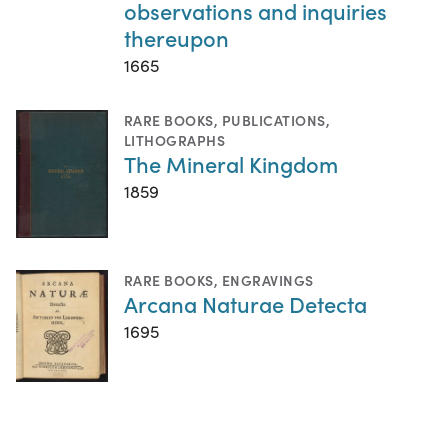
observations and inquiries
thereupon
1665
RARE BOOKS
,
PUBLICATIONS
,
LITHOGRAPHS
The Mineral Kingdom
1859
RARE BOOKS
,
ENGRAVINGS
Arcana Naturae Detecta
1695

________

Repeat the records above word for word, keeping no pictures in the copy.

**Response:**
observations and inquiries
thereupon
1665
RARE BOOKS
,
PUBLICATIONS
,
LITHOGRAPHS
The Mineral Kingdom
1859
RARE BOOKS
,
ENGRAVINGS
Arcana Naturae Detecta
1695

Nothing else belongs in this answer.